Somehow, this silliness got linked by InfoQ. It's not really worth the effort of fisking this post, but I'm bored so I'll go ahead and do it anyway.

Active Record is a well known data persistence pattern. It has been adopted by Rails, Hibernate, and many other ORM tools.

Actually Hibernate does not implement the ActiveRecord pattern. If you really feel the need to classify it according to Fowler's taxonomy, Hibernate is a DataMapper.

There is a 1:1 correspondence between tables and classes, columns and fields. (Or very nearly so). It is this 1:1 correspondence that bothers me. Indeed, it bothers me about all ORM tools. Why? Because this mapping presumes that tables and objects are isomorphic.

Well, this may be the case with ActiveRecord, but Hibernate and most other ORM solutions are a good deal more flexible in this regard. Indeed, one of the primary goals of any ORM solution is to allow objects and tables to be non-isomorphic to the extent that this makes sense.

From the beginning of OO we learned that the data in an object should be hidden, and the public interface should be methods. In other words: objects export behavior, not data. An object has hidden data and exposed behavior.

Bizarre statement. Objects are stateful, and one of the main purposes of the methods of an object is to export that state (data) to the world.

Data structures, on the other hand, have exposed data, and no behavior. In languages like C++ and C# the struct keyword is used to describe a data structure with public fields. If there are any methods, they are typically navigational. They don’t contain business rules.

I don't believe that the word data structure implies anything at all about behavior. Certainly it does not imply no behavior.

Thus, data structures and objects are diametrically opposed. They are virtual opposites. One exposes behavior and hides data, the other exposes data and has no behavior. But that’s not the only thing that is opposite about them.

Whoah! Diametrically opposed! Really?

On the contrary, most people I know would view an object as a package of:

  1. a data structure, and
  2. functionality that operates upon that data structure.

The data is an intrinsic part of the object; not its diametric opposite.

Algorithms that deal with objects have the luxury of not needing to know the kind of object they are dealing with.

This is not true.

The old example: shape.draw(); makes the point. The caller has no idea what kind of shape is being drawn.

Correct; the old example makes the point perfectly: the caller knows very precisely that the type of thing it is drawing is a Shape.

algorithms that employ objects are immune to the addition of new types ... objects are not immune to the addition of new functions ... Algorithms that use data structures are immune to the addition of new functions ... algorithms that employ data structures are not immune to the addition of new types ... Those portions of the system that are likely to be subject to new types, should be oriented around objects. On the other hand, any part of the system that is likely to need new functions ought to be oriented around data structures.

This is all predicated upon a false dichotomy between Objects and Data structures. In truth, there is no need to orient ourselves toward one view or the other in any particular part of the system.

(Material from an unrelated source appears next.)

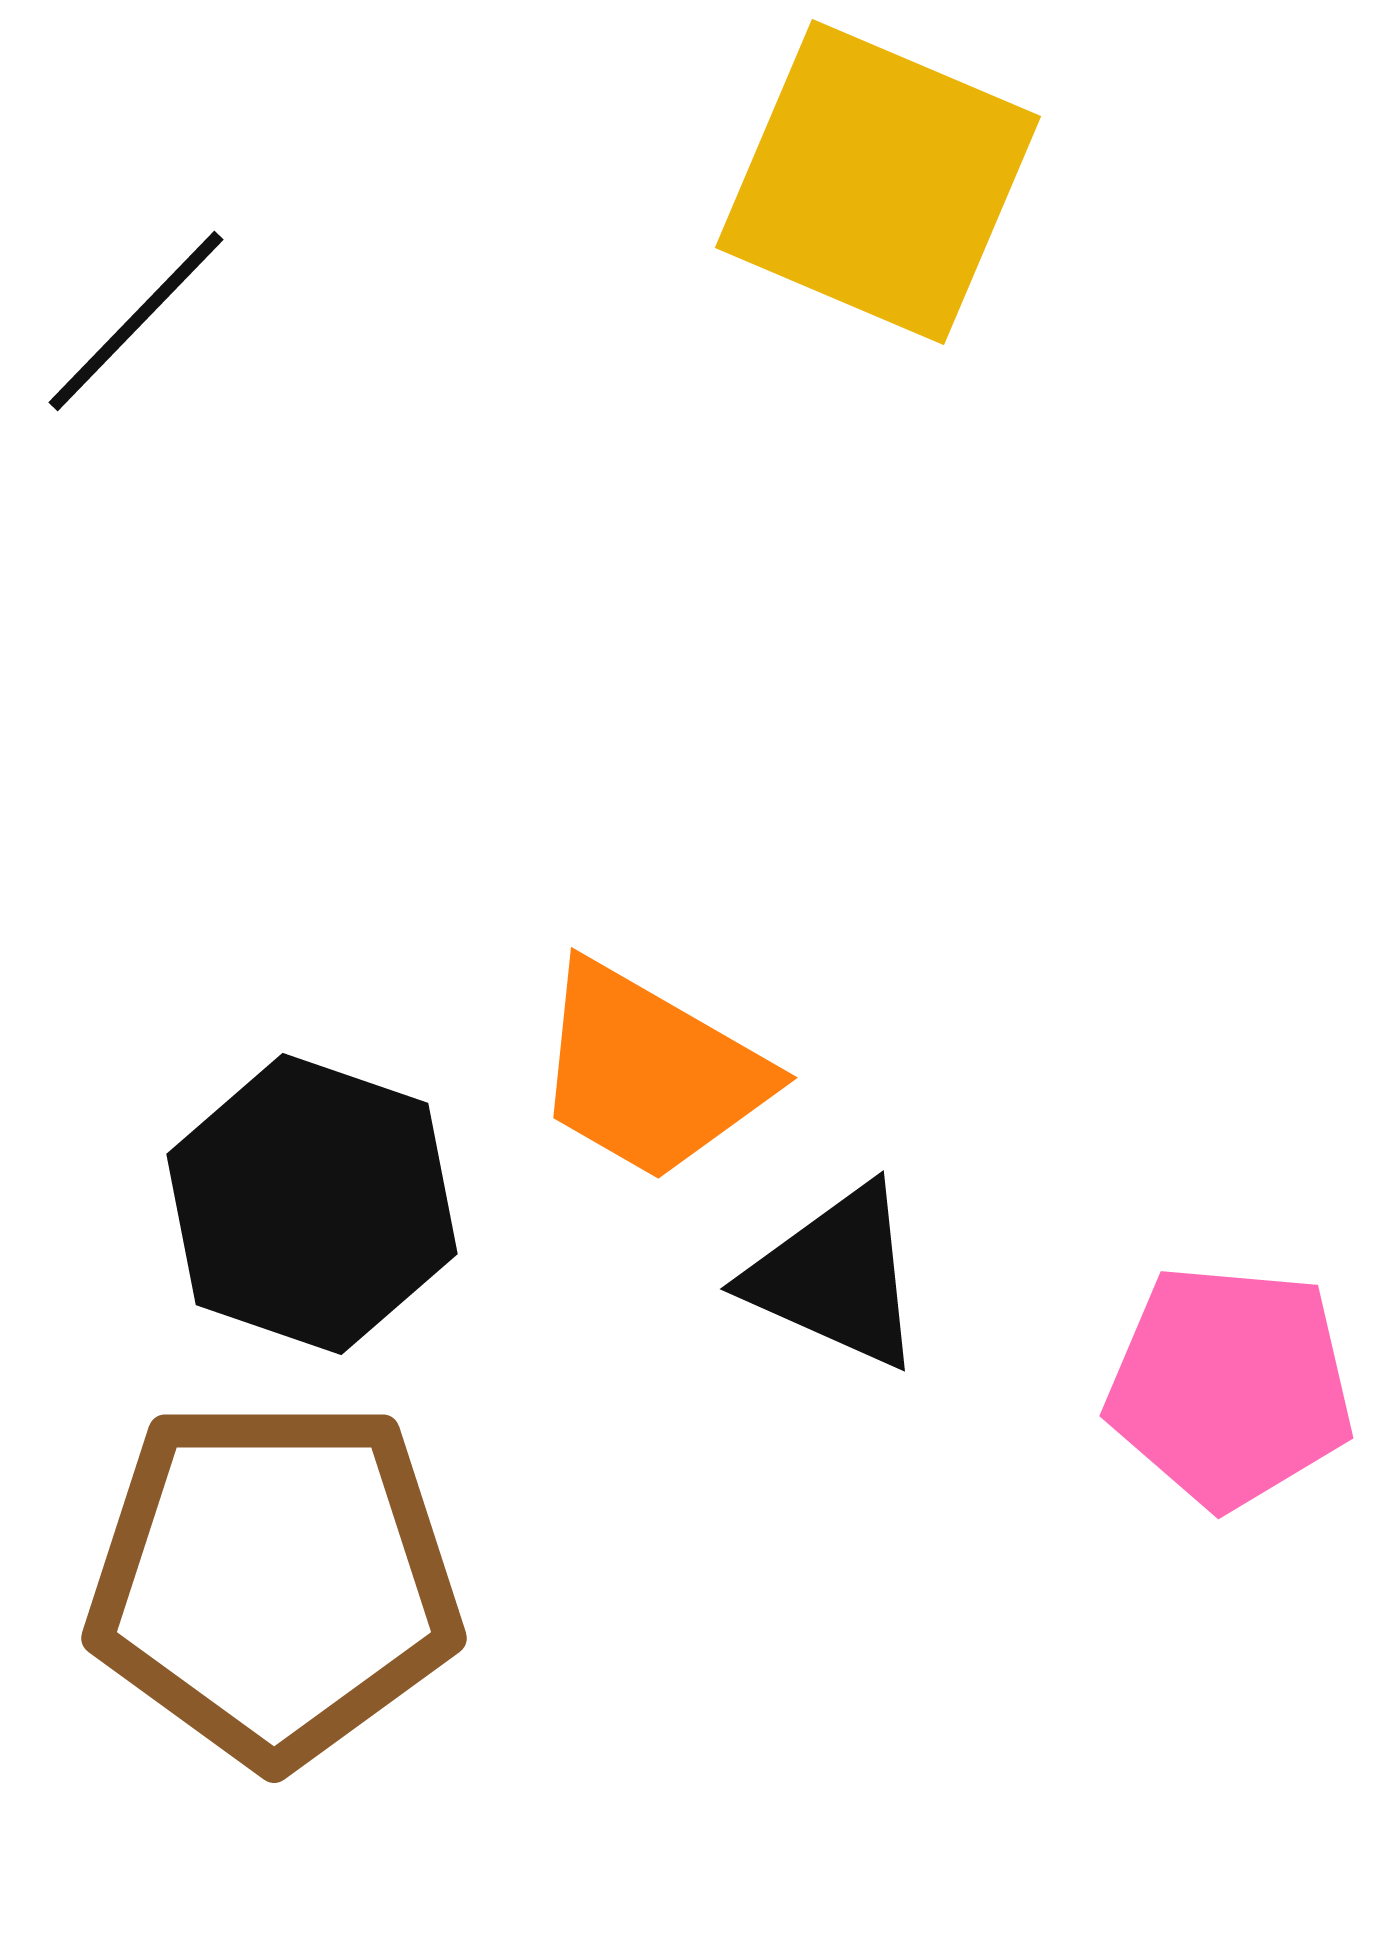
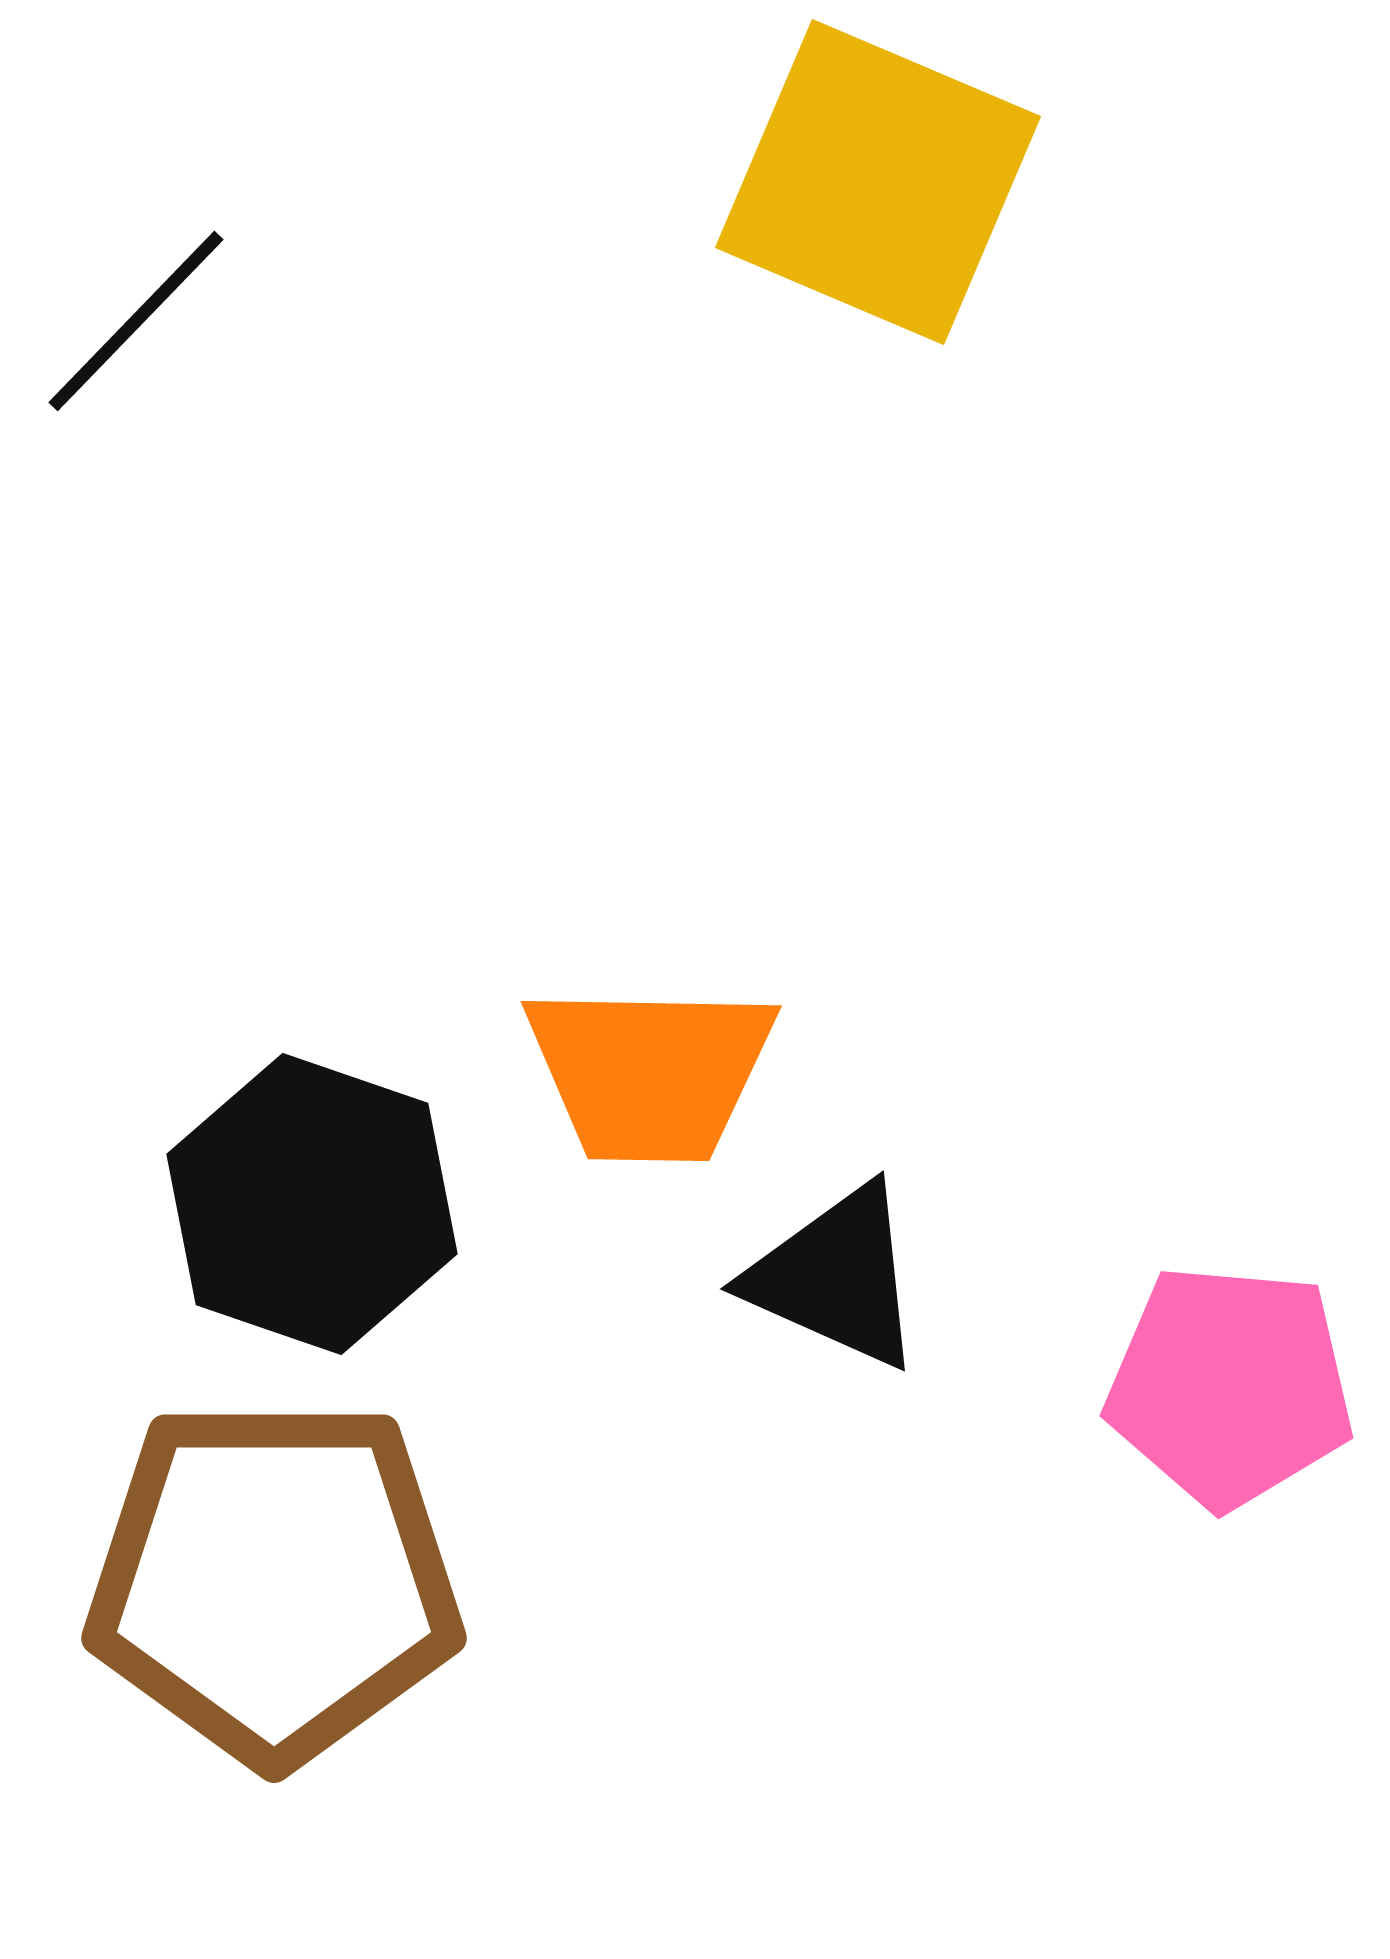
orange trapezoid: rotated 29 degrees counterclockwise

Rather, we take advantage of subtyping (inheritance/polymorphism) when we design our object model. By carefully design of the type hierarchy, we allow our system to accommodate the introduction of new types and new behaviors.

Again, note the almost diametrical opposition. Objects and Data structures convey nearly opposite immunities and vulnerabilities.

Repeatedly asserting a false dichotomy does not make it true.

The problem I have with Active Record is that it creates confusion about these two very different styles of programming.

There is only one style of programming.

A database table is a data structure. It has exposed data and no behavior.


But an Active Record appears to be an object.

Correct. An ActiveRecord is an object.

It has "hidden data", and exposed behavior. I put the word "hidden" in quotes because the data is, in fact, not hidden. Almost all ActiveRecord derivatives export the database columns through accessors and mutators.

There appears to be a deep confusion here about exactly what is supposed to be hidden. It is not state, nor data, that must be hidden, it is implementation details. Not the same thing at all.

And products like Hibernate certainly do not require that database columns be exported via accessors and mutators. Persistent attributes may be private if appropriate. State (data) can be hidden or exposed depending upon what is required by client code.

Indeed, the Active Record is meant to be used like a data structure. On the other hand, many people put business rule methods in their Active Record classes; which makes them appear to be objects.

Again with the false dichotomy.

This leads to a dilemma. On which side of the line does the Active Record really fall? Is it an object? Or is it a data structure?

It is both. There is no line.

This dilemma is the basis for the oft-cited impedance mismatch between relational databases and object oriented languages. Tables are data structures, not classes. Objects are encapsulated behavior, not database rows.

The impedence mismatch is between the different modelling constructs available in the two paradigms.

The problem is that Active Records are data structures. Putting business rule methods in them doesn’t turn them into true objects.

On the contrary, a data structure, together with business rule methods is the very definition of an object.

In the end, the algorithms that employ Active Records are vulnerable to changes in schema, and changes in type. They are not immune to changes in type, the way algorithms that use objects are.

Any object-oriented code is vulnerable to changes in the type system. To argue that algorithms that use objects are invulnerable to changes in type is absurd in the extreme.

You can prove this to yourself by realizing how difficult it is to implement an polymorphic hierarchy in a relational database. It’s not impossible of course, but every trick for doing it is a hack. The end result is that few database schemae, and therefore few uses of Active Record, employ the kind of polymorphism that conveys the immunity of changes to type.

Nonsense. Traditional data modelling has powerful, elegant methodologies for modelling subtyping, and modern ORM solutions like Hibernate are easily able to map between the relational and object-oriented approaches to subtyping.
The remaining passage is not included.